WORK INSTRUCTION: Without the pictures, output the records below word for word.

*** THE DATA ***

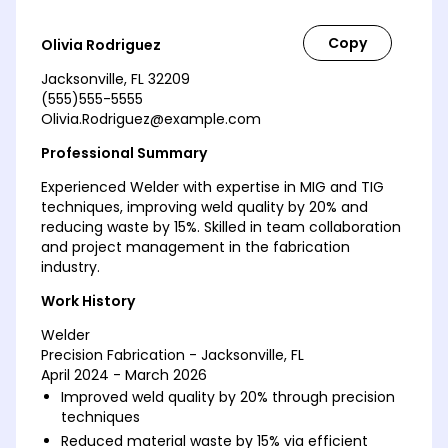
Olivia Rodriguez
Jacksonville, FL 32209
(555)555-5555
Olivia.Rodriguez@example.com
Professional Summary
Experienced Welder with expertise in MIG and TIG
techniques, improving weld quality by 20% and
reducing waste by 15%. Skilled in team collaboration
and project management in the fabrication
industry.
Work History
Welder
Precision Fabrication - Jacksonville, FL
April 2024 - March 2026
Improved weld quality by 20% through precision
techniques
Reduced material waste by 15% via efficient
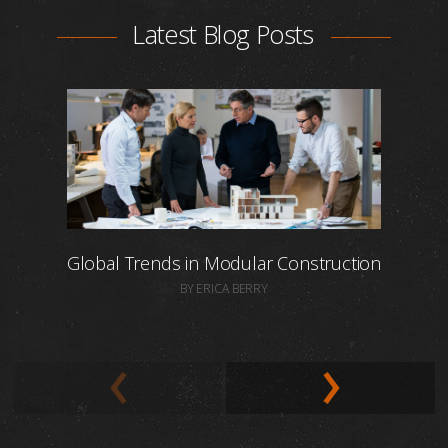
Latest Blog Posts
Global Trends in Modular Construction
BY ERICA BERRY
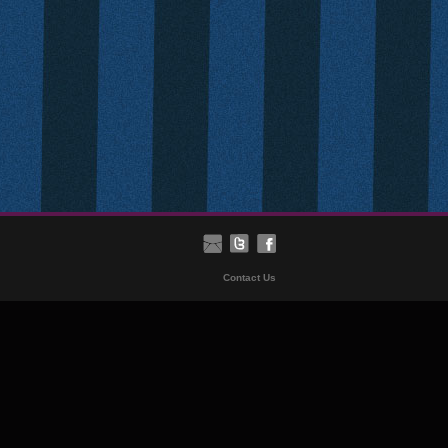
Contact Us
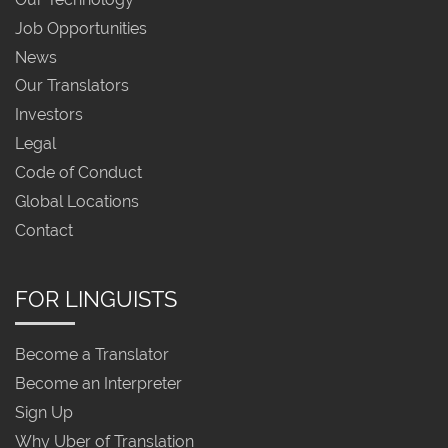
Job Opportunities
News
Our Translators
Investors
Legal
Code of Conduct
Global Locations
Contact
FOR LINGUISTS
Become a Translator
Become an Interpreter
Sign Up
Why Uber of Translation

*** End of THE DATA ***

TASK ANSWER:
Olivia Rodriguez
Jacksonville, FL 32209
(555)555-5555
Olivia.Rodriguez@example.com
Professional Summary
Experienced Welder with expertise in MIG and TIG
techniques, improving weld quality by 20% and
reducing waste by 15%. Skilled in team collaboration
and project management in the fabrication
industry.
Work History
Welder
Precision Fabrication - Jacksonville, FL
April 2024 - March 2026
Improved weld quality by 20% through precision
techniques
Reduced material waste by 15% via efficient
Latest Blog Posts
Global Trends in Modular Construction
BY ERICA BERRY
Contact Us
Job Opportunities
News
Our Translators
Investors
Legal
Code of Conduct
Global Locations
Contact
FOR LINGUISTS
Become a Translator
Become an Interpreter
Sign Up
Why Uber of Translation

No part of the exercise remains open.